With a group on its way, we were busy making last minute preparations.  I was finalizing where they would stay and Samantha and I were running errands buying food and supplies for the week of working with this group.  We were in the parking lot of the Ewa Beach Safeway when the call came.

“Can you take a young boy?”
“Yes!  When?”
“Can you pick him up at 3pm today?” (it was already one o’clock)

We had very little information.  There was confusion about his name and his age, but he was in a shelter that was unsuitable for a child his age and needed placement immediately.  Of course we agreed.
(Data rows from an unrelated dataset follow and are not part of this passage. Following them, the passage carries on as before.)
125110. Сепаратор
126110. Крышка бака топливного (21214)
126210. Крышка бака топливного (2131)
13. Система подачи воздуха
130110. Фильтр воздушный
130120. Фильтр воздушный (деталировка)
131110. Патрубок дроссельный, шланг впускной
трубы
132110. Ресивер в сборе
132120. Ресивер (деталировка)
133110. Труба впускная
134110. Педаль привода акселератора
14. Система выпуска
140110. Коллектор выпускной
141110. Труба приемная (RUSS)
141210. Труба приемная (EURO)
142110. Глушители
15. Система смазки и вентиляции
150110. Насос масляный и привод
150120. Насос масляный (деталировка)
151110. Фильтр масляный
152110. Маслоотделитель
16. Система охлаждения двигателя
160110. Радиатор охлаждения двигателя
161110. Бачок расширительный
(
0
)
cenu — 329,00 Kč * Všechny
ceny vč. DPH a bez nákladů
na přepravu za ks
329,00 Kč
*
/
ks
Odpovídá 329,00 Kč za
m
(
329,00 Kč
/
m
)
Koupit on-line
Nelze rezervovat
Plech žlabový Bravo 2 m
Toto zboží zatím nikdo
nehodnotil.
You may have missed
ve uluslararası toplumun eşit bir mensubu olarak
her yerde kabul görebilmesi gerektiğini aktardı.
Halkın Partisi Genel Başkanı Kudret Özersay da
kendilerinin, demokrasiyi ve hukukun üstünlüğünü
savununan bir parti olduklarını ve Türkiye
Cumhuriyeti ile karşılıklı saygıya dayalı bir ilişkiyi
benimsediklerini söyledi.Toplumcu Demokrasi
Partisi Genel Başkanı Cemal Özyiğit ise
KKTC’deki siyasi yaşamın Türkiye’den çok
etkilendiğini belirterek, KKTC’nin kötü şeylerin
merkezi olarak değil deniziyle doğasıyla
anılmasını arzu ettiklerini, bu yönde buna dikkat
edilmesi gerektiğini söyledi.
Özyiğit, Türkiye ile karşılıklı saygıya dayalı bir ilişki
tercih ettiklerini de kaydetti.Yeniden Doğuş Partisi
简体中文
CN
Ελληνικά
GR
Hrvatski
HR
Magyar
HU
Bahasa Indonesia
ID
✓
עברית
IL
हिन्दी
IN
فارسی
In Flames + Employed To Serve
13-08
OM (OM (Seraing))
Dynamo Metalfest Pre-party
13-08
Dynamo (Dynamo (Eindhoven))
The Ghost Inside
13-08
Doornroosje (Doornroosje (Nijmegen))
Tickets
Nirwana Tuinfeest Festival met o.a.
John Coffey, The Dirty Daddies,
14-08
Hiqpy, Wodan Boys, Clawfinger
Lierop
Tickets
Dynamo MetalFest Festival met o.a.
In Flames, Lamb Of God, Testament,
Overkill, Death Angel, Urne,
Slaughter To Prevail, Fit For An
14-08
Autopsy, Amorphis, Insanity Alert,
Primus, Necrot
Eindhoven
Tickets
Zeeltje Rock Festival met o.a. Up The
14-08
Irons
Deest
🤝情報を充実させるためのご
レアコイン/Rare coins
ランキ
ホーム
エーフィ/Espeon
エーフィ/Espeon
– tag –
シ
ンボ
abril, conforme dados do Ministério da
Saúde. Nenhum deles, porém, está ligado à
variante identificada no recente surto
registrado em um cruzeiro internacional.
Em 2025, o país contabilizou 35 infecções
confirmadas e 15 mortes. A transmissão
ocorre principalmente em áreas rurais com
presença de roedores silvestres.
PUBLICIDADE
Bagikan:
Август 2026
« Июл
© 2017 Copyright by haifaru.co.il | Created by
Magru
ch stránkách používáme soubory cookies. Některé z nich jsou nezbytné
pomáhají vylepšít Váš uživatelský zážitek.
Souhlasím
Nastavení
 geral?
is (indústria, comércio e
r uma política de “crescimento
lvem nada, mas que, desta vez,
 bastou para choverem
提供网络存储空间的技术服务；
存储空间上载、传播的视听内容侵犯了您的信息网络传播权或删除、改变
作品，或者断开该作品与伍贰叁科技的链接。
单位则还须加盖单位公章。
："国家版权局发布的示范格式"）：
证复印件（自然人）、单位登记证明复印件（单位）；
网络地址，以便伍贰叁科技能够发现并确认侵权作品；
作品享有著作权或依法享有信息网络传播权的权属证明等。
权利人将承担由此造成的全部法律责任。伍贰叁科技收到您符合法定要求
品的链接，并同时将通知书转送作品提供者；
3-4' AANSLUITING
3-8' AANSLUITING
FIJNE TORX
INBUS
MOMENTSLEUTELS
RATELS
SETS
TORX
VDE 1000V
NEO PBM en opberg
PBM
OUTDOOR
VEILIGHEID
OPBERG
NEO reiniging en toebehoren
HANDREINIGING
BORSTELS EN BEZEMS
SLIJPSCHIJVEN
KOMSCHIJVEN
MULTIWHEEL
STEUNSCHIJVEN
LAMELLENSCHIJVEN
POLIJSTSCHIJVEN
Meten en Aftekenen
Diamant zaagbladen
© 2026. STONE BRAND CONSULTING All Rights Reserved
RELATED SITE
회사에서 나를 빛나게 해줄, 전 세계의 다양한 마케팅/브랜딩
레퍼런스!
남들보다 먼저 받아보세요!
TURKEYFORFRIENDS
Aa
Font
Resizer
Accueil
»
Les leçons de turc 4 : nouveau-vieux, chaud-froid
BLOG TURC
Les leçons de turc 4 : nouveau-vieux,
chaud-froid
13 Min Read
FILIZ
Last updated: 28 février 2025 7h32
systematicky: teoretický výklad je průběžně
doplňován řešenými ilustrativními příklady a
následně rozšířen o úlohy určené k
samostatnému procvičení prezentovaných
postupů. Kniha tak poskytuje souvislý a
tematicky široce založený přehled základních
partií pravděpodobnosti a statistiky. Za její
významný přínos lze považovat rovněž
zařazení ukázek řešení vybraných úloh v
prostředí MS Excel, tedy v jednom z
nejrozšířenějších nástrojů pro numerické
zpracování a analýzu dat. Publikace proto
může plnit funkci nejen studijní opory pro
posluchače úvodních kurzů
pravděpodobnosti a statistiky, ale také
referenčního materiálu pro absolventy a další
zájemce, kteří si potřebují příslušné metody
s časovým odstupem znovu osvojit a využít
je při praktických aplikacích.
We called the group and told them of the changes.  We began searching for a bed and a carseat.
At 3pm we went to a local urgent care clinic.  We were told that it was routine procedure for the child to undergo a physical when changing placements.  There was no social worker.  Kerry was brought by a courier who had him tucked under his arm like a package.  Samantha immediately took him and hugged him.  Kerry was understandably scared, so while Samantha argued with someone from child services on the telephone (they had none of the right paperwork for his physical), Caleb found a toy and began to play with him.  Slowly, Kerry warmed up, but he clung to Samantha as much as he could.

I once heard a comedian say that having a two year old is like inviting a raccoon on speed into your home.  We always said that Kerry came in to our family like the Tasmanian Devil.  We had a lot we all had to learn about each other, but this is what we know of Kerry:
  • His imagination is huge and he is always ready to call up some superpower when a battle must be fought.
  • He is quick to say, “I love you.”  He says it frequently.
  • He loves birthdays:  his own or someone else’s 
  • He loves music.
  • There is no higher compliment than to be called his friend.

Eventually we received one of the greatest gifts anyone could bestow.  His biological family asked if we would adopt him.  That is a humbling honor, and one we cherish daily.

Social services drug their feet but on October 5, 2015, the day came.  We swore in court to be his parents.  The judge invited all of us for a picture behind the bench.  One day Kerry saw the picture and exclaimed, “I know what that is!”

“What is it?”  I asked.
“That’s when I turned Davis!”

Indeed it is.  We love you, Kerry.  Happy Gotcha Day!